It wasn't long before the family was ahead of me and Azure and I were taking up the rear again. As we turned away from the river and the trail became a more serious incline, I was excited to turn the corner and see the rest of the family already taking off their backpacks and stepping into a small pool of creek water.

We hadn't been hiking for long, but it was just too refreshing and inviting to ignore.

While we soaked and played, Trevor backtracked a bit to go for a swim in the Colorado River. He came back about 15 minutes later inviting us all to join him.

Brad, Azure and Jace all agreed and Sierra and I stayed at the creek to guard our stuff. Sierra still didn't feel really well, and I really didn't want to take a single step back when I knew I still had so far to go forward.

Besides, I was already soaking in a pretty cold, pretty fine water hole! A couple of hikers came trucking on by while the family was gone. They said they were regular hikers, so we quizzed them on the trail. They told us that if we got going soon then most of the switchbacks would be in the shade - but we didn't have much time. So Sierra and I were anxious to get on our way - that was encouraging news indeed! But when Trevor came back and said that we really would be sorry if we didn't take the plunge too, we acquiesced. When we got to the river we stripped down as much as was acceptable in daylight, then at everyone's encouragement did a half-dive from a waist-deep position.

It was FRIGID. Oh-so-COLD! And SO refreshing. We loved, loved, loved it. And the guys were right! We were so glad we did it. It made the next while of hiking very much more comfortable. We had no idea how much of the creek we'd enjoy on our way to the Indian Garden Campground, so after our swim we soaked our neck coolers, soaked clothes and got moving.

Most of the switchbacks at first WERE in the shade, but we had left the water and it was getting hot fast. Still, on we trod. The best part for me was looking back every few minutes and seeing how very far we had come. It was encouraging.

I'd get excited every time I'd start to hear the creek - and whether it was a trickling stream or a puddle of water, I'd find a way to get soaked. In fact at one point it had been a while since we'd seen water. My clothes were completely dry and I was feeling the effect of the heat. Brad said there was some water up ahead and some shade to rest in. When we got there and found the water really was just a mudhole on the trail, I didn't care. It was wet. I took off my shirt, plunged it into the mud, then threw it on me fast. Oh. MY. WORD!!! I stunk SO HORRIBLY until the next water! The mud hole was filled with mule manure. YUCK YUCK YUCK. But ... it was wet. That's a big HAHAHAHA now ... then, I just knew it was better to endure the stink than the heat. I was so glad all along the hike that Brad not only brought water purifying pills, but also had a water filter.

When we'd hit moving water, he'd fill up the water bottles, filter the water and have fresh cold refreshing drink for all of us. We, all of us, know from previous hiking experience that you just have to keep putting one foot in front of the other and eventually you'll arrive, not matter what pace you're moving at.

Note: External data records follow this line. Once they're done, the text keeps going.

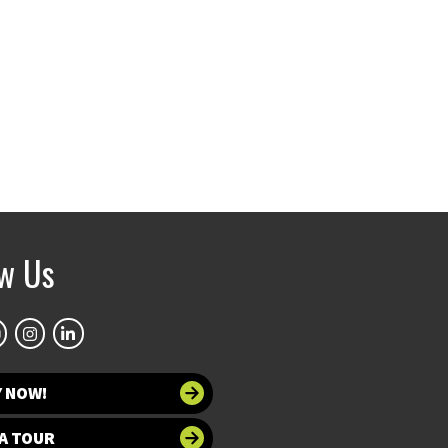
ow Us
Y NOW!
A TOUR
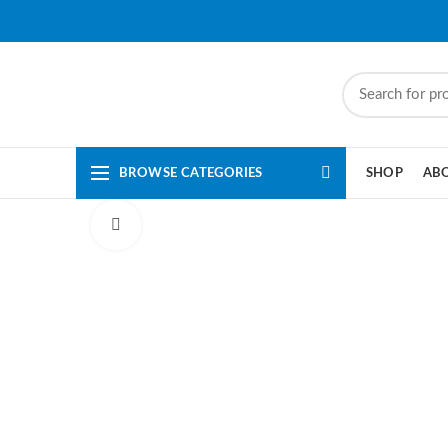
BROWSE CATEGORIES
SHOP
AB
Click to enlarge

Near the end of this 2nd day of hiking I had to keep reminding myself. We were tired, we were hot. But the scenery was amazing. And we were conquering ourselves!

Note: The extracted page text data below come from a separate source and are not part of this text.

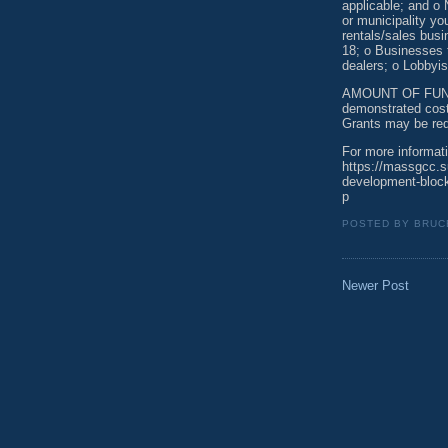
applicable; and o 
or municipality yo
rentals/sales bus
18; o Businesses 
dealers; o Lobbyis
AMOUNT OF FUNDI
demonstrated cost
Grants may be req
For more informati
https://massgcc.
development-block
p
POSTED BY
BRUC
Newer Post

When we saw this sign we hooped and hollered! We stopped at the sign and talked about how .3 miles was just once around our block and then on down to the Benedict's house. We could do it!

All of us found a spot and collapsed in the heat of the day.

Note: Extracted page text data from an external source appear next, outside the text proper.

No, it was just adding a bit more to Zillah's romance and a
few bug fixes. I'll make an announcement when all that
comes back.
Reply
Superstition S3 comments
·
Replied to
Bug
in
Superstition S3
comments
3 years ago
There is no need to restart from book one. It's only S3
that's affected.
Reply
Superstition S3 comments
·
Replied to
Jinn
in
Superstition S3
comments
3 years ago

It was about 1pm when we arrived and it was hot - over 100 f and continued to get hotter until the sun went down. While we all moved in and out of sleep, Jace seemed to be energized and worked tirelessly to find someone to play with him. Azure sacked out on the picnic table and woke all of us to a scream when a squirrel started nibbling at her toes! It was a peaceful afternoon.

We filled ourselves with smoked clams, whole wheat bread and power bars ... night came quickly. The wind howled, and we were all exhausted.

Everyone was asleep by 8pm. Except Azure and Sierra kept getting a scare as Jace would sit up, grab one of them by the neck, stare in their faces and yell that he's a scary zombie. Then he'd go right back to sleep. Again, the moon was brilliant and I'd open my eyes ever hour or so and gaze in awe at the majesty of the desert's night sky. I love white noise, so the howling wind was heaven to me.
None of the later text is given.